Arguing that the Caribbean’s economic future remains linked to tourism as the primary jobs and growth driver, Mr Christie called for a data-driven approach that would enable The Bahamas and others to know “to the zip codes” where the majority of their tourists are coming from so that they can better dedicate scarce marketing resources to where they will have the most impact.

“At our own peril we pay scant attention to ensuring every resident understands and can assist in ensuring the best experience we can for our visitors,” he said, adding that a data-driven approach could also help to “personalise” the guest experience for tourists according to their personal preferences and tastes.

“Annual hotel occupancies are in the range of 60-70 percent,” the ex-prime minister said. “If we manage to use the new analytical tools the way we desire, and move occupancies to 90 percent, we will increase the contribution to GDP by 50 percent without building one roof.”

Mr Christie also revealed that he had been motivated to launch The Bahamas’ National Development Plan (NDP) after discovering that Jamaica had leapt ahead of this nation in the World Bank’s ‘ease of doing business’ rankings.

“It was a shocking realisation to me, and I needed no further convincing of a National Development Plan,” he added, suggesting this could serve as “a template for the region” over its response to the COVID-19 pandemic.

Comments

tribanon says...

> Christie said: “We must all ask if our tax systems provide sufficient revenue to fund the public purse,” he told the ICAC conference. “Based on debt-to-GDP ratios and numbers, the answer appears to be obvious. Based on equity and ability to pay; based on the widening gap between the ‘have’s’ and ‘have not’s’, the answer appears to be obvious.”

Talk about a hard core fully indoctrinated Communist who believes everyone's station in life should be determined by big government run as an authoritarian police state!!

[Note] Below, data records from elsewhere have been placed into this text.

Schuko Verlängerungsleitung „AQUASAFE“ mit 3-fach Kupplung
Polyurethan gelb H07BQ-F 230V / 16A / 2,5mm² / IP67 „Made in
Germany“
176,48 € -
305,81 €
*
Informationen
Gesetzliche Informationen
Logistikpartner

It's no small wonder why Christie and Minnis see eye to eye on so many things and the current corrupt Minnis led FNM administration has proven to be even worse than the last Christie led PLP administration.

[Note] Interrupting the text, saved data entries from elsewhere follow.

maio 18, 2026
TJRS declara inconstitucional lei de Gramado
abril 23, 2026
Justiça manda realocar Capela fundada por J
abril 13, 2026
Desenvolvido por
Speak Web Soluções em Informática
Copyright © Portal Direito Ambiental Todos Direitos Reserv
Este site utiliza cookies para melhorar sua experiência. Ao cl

Yup, the tyranny of big government is indeed upon us with Christie and Minnis having cemented for themselves and their cronies a well secured place among the few well endowed 'have's' while the vast majority of Bahamians suffer an increasingly miserable existence as the 'have nots'.

Posted 25 June 2021, 5:50 p.m. Suggest removal

FrustratedBusinessman says...

These government flunkies love to talk about a new tax on this, or raising taxes on that, but it is funny that we never hear anything about not pissing away the money that they do manage to collect. Doesn't matter, the hole is dug far too deep to ever escape from now.

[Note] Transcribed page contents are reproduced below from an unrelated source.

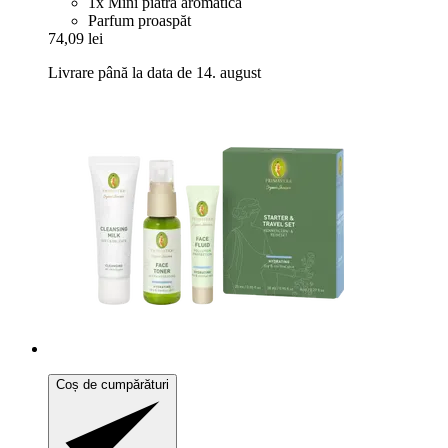
1x Mini piatră aromatică
Parfum proaspăt
74,09 lei
Livrare până la data de 14. august
Coș de cumpărături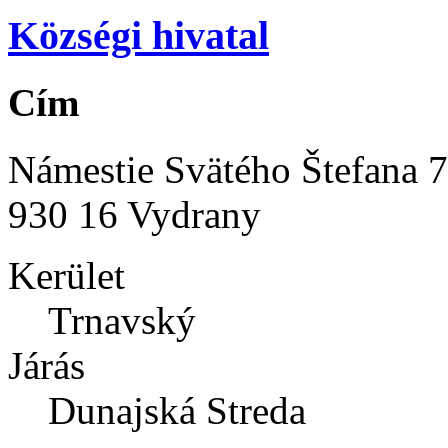
Községi hivatal
Cím
Námestie Svätého Štefana 
930 16 Vydrany
Kerület
Trnavský
Járás
Dunajská Streda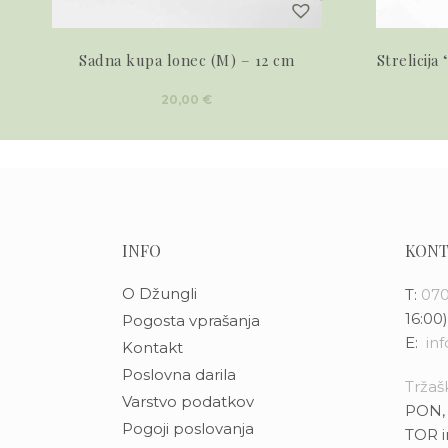
Sadna kupa lonec (M) – 12 cm
Strelicija
20,00
€
INFO
KONT
O Džungli
T:
070
16:00)
Pogosta vprašanja
E:
in
Kontakt
Poslovna darila
Tržašk
Varstvo podatkov
PON, 
Pogoji poslovanja
TOR i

Posted 25 June 2021, 6:31 p.m. Suggest removal

KapunkleUp says...

You're completely right. Of course not a single one of these guys (Ingraham, Christie, et al...) talks about how much money went unaccounted for during their time. Probably because a good chunk of it found its way into their pockets. Just wait and see what will happen after the next election. If the PLP gets it, it will be time to fill some brand new empty pockets. If the FNM gets it, a lot more of the same crap we got now.

Posted 26 June 2021, 12:47 p.m. Suggest removal

C2B says...

Here is the little secret the G7 didn't want anyone to know about. Google. You see before people book their visits, they research using Google. So you don't need to complain about Carnival and Royal Caribbean because you can contact their clients before they become their clients. Yes Google will sell you the information on anyone searching for a Caribbean vacation. You can even entice those looking at visiting another Nation to come to The Bahamas instead. OR...... we can complain about the foreign companies exploiting local vendors and sit on our hands.